• _Task goal_: Leave out every picture and set down, exactly, the lines below from the one holding "Ti mostreremo cinque" up to and including the one holding "Сделаем скидку!".

Collected data:
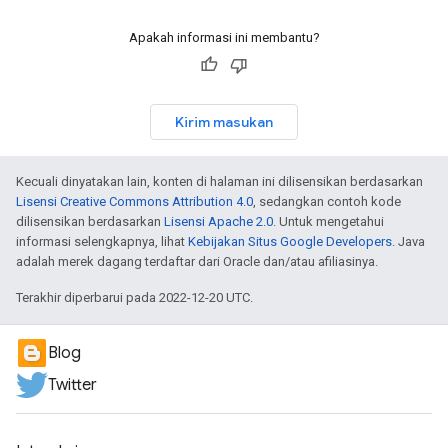
Apakah informasi ini membantu?
Kirim masukan
Kecuali dinyatakan lain, konten di halaman ini dilisensikan berdasarkan
Lisensi Creative Commons Attribution 4.0
, sedangkan contoh kode
dilisensikan berdasarkan
Lisensi Apache 2.0
. Untuk mengetahui
informasi selengkapnya, lihat
Kebijakan Situs Google Developers
. Java
adalah merek dagang terdaftar dari Oracle dan/atau afiliasinya.
Terakhir diperbarui pada 2022-12-20 UTC.
Blog
Twitter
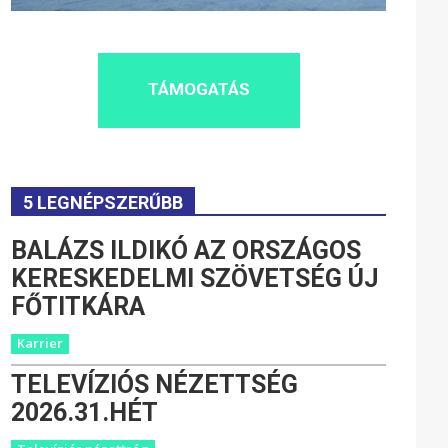
TÁMOGATÁS
5 LEGNÉPSZERŰBB
BALÁZS ILDIKÓ AZ ORSZÁGOS
KERESKEDELMI SZÖVETSÉG ÚJ
FŐTITKÁRA
Karrier
TELEVÍZIÓS NÉZETTSÉG
2026.31.HÉT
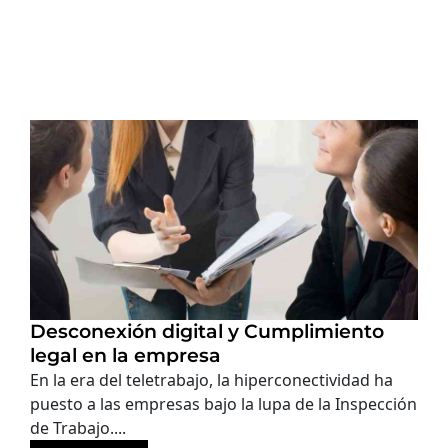
Desconexión digital y Cumplimiento
legal en la empresa
En la era del teletrabajo, la hiperconectividad ha
puesto a las empresas bajo la lupa de la Inspección
de Trabajo....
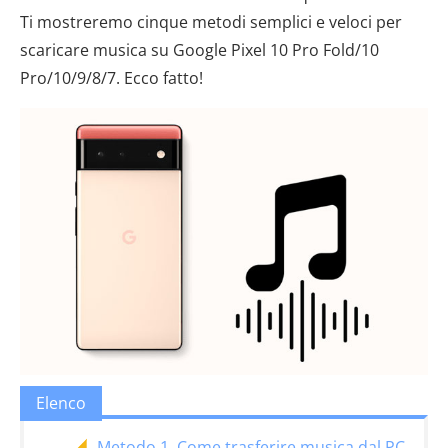
Ti mostreremo cinque metodi semplici e veloci per
scaricare musica su Google Pixel 10 Pro Fold/10
Pro/10/9/8/7. Ecco fatto!
Elenco
Metodo 1. Come trasferire musica dal PC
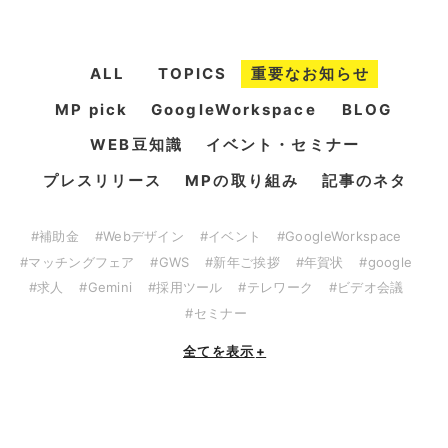
ALL
TOPICS
重要なお知らせ
MP pick
GoogleWorkspace
BLOG
WEB豆知識
イベント・セミナー
プレスリリース
MPの取り組み
記事のネタ
#補助金
#Webデザイン
#イベント
#GoogleWorkspace
#マッチングフェア
#GWS
#新年ご挨拶
#年賀状
#google
#求人
#Gemini
#採用ツール
#テレワーク
#ビデオ会議
#セミナー
全てを表示
+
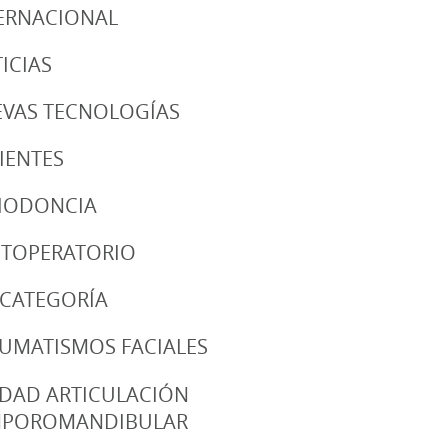
ERNACIONAL
ICIAS
VAS TECNOLOGÍAS
IENTES
IODONCIA
TOPERATORIO
 CATEGORÍA
UMATISMOS FACIALES
DAD ARTICULACIÓN
MPOROMANDIBULAR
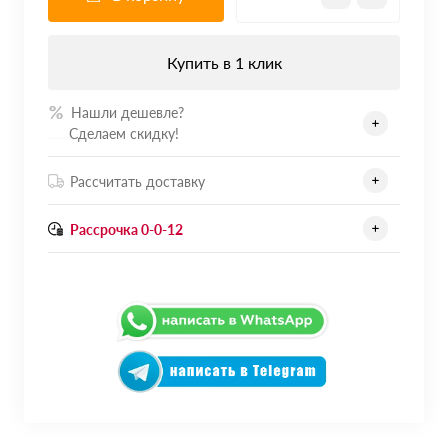
Купить в 1 клик
Нашли дешевле?
.......
Сделаем скидку!
Рассчитать доставку
Рассрочка 0-0-12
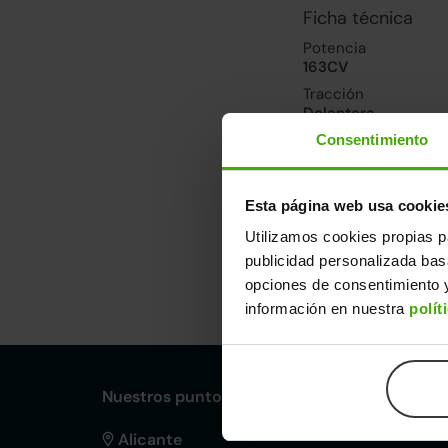
Ficha técnica
Potencia
163CV
Tracción
Delantera
Consentimiento
Prestaciones, co
Velocidad máxima
Esta página web usa cookie
223km/h
Utilizamos cookies propias p
publicidad personalizada ba
Dimensiones y ot
opciones de consentimiento y
información en nuestra
polít
Largo
An
4,76m
1,
Nuestros puntos de venta Clicars:
Alicante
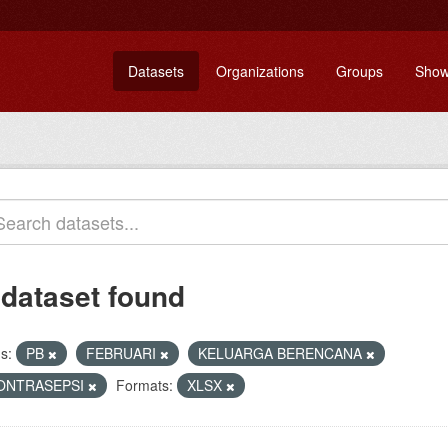
Datasets
Organizations
Groups
Show
 dataset found
s:
PB
FEBRUARI
KELUARGA BERENCANA
ONTRASEPSI
Formats:
XLSX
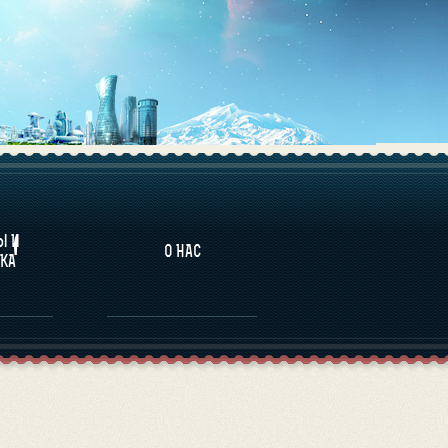
НАЛИТИКА
Ы И
О НАС
КА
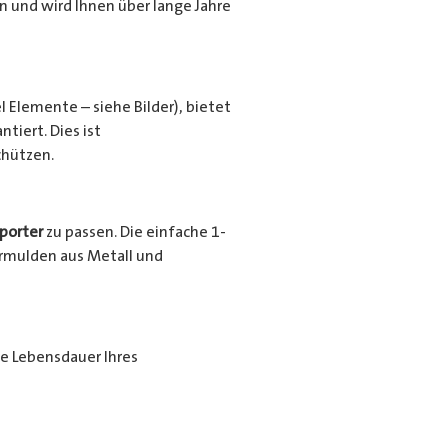
en und wird Ihnen über lange Jahre
l Elemente – siehe Bilder), bietet
tiert. Dies ist
chützen.
porter
zu passen. Die einfache 1-
urrmulden aus Metall und
ie Lebensdauer Ihres
ende Beschichtung nochmals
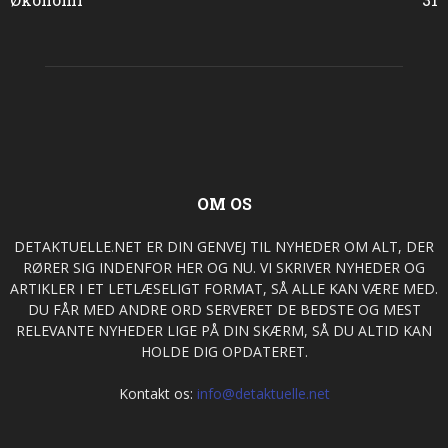
OM OS
DETAKTUELLE.NET ER DIN GENVEJ TIL NYHEDER OM ALT, DER
RØRER SIG INDENFOR HER OG NU. VI SKRIVER NYHEDER OG
ARTIKLER I ET LETLÆSELIGT FORMAT, SÅ ALLE KAN VÆRE MED.
DU FÅR MED ANDRE ORD SERVERET DE BEDSTE OG MEST
RELEVANTE NYHEDER LIGE PÅ DIN SKÆRM, SÅ DU ALTID KAN
HOLDE DIG OPDATERET.
Kontakt os:
info@detaktuelle.net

• _Result of the exercise_:
Ti mostreremo cinque metodi semplici e veloci per
scaricare musica su Google Pixel 10 Pro Fold/10
Pro/10/9/8/7. Ecco fatto!
Elenco
Metodo 1. Come trasferire musica dal PC
ALL
TOPICS
重要なお知らせ
MP pick
GoogleWorkspace
BLOG
WEB豆知識
イベント・セミナー
プレスリリース
MPの取り組み
記事のネタ
#補助金
#Webデザイン
#イベント
#GoogleWorkspace
#マッチングフェア
#GWS
#新年ご挨拶
#年賀状
#google
#求人
#Gemini
#採用ツール
#テレワーク
#ビデオ会議
#セミナー
全てを表示
+
ERNACIONAL
ICIAS
VAS TECNOLOGÍAS
IENTES
IODONCIA
TOPERATORIO
 CATEGORÍA
UMATISMOS FACIALES
DAD ARTICULACIÓN
MPOROMANDIBULAR
Купить в 1 клик
Нашли дешевле?
.......
Сделаем скидку!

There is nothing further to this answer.